El hecho de que los tres hayamos vivido en Praga y luego en el extranjero siempre fue una experiencia de unión y nuestras conversaciones a menudo giraban en torno a eso. De hecho, para cualquier exiliado, sus experiencias fuera de su país son las más profundas que jamás haya experimentado y se convierten en el tema que domina tanto la conversación como el tema de los libros cuando son escritores. Desde su inmigración, Kundera ha tratado este tema en varias de sus novelas.
También hablamos de la Praga que dejamos atrás. Kundera me dijo que este sentimiento de ser un extranjero y no saber nada sobre el país de acogida lo atormentó durante mucho tiempo. Lo que más lo traumatizó fue no poder hablar francés lo suficientemente bien. Es trágico para un escritor, dijo, aunque sonrió ante la afirmación.
Mientras degustamos los segundos platos, cuscús y tagine, seguimos hablando de Praga, la ciudad por excelencia de Kundera. Me di cuenta de que Milán es Praga. Aunque escribió sobre otras ciudades tras su exilio en París, en su obra Praga es una ciudad mucho más de carne y hueso que las demás. Su Praga son las calles por donde caminaron Franz Kafka y Jaroslav Hasek, donde se hablaba y escribía checo, alemán y yiddish, donde se fusionaron diferentes culturas y tradiciones milenarias: una ciudad centroeuropea por excelencia que acabó bajo las botas de los nazis. Los modelos literarios de Kundera fueron igualmente Kafka y Hasek, la reflexión y la risa.
En cualquier caso, hay varios praguenses en sus novelas. Uno es la ciudad feliz atravesada por mujeres y hombres hermosos, a menudo ridiculizados con su insuperable deseo de conquistar a las chicas. Una Praga muy distinta es la que vivió el escritor tras la invasión de las tropas del Pacto de Varsovia en 1968. La Praga del régimen neoestalinista era una ciudad incivilizada, por cuyas calles deambulaban histéricos, enojados y descorteses tanto hombres como mujeres.

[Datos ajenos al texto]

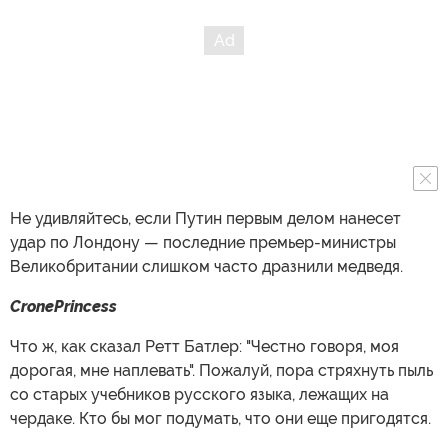
Не удивляйтесь, если Путин первым делом нанесет
удар по Лондону — последние премьер-министры
Великобритании слишком часто дразнили медведя.
CronePrincess
Что ж, как сказал Ретт Батлер: "Честно говоря, моя
дорогая, мне наплевать". Пожалуй, пора стряхнуть пыль
со старых учебников русского языка, лежащих на
чердаке. Кто бы мог подумать, что они еще пригодятся.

Para mí, las opiniones contradictorias de Vera y Milan Kundera representan la división de la humanidad en dos partes que nunca concuerdan: la que acepta el exilio como una oportunidad para crecer, y la otra que vive su vida añorando lo perdido paraliza.
En las décadas de 1950 y 1960, argumentó Kundera, los emigrantes de países comunistas no eran populares en Europa occidental, donde el fascismo era visto como el verdadero mal: Hitler, Mussolini, la España de Franco, las dictaduras de Estados Unidos. latina Fue solo a fines de la década de 1960 y 1970 que los países occidentales decidieron ver el comunismo también como un mal, aunque menor. era de La insoportable levedad del ser que muchos lectores empezaban a comprender lo que era el comunismo en Europa Central; Antes de leer a Kundera, algunos intelectuales occidentales de izquierda todavía coqueteaban con el comunismo soviético sin condenarlo abiertamente.
Junto al exilio y la creciente imposibilidad de cualquier arraigo, Kundera apuntaba a la ignorancia como otra condición esencial del ser contemporáneo: la ignorancia de lo que nos conviene y por tanto de lo que somos. En su novela titulada Exactamente la ignorancia continúa su reflexión personal sobre una pregunta que formuló hace años y que se repite a lo largo de sus libros: «¿Tiene el hombre una oportunidad en un mundo donde las determinaciones externas se han vuelto tan abrumadoras que los motivos internos ya no cuentan?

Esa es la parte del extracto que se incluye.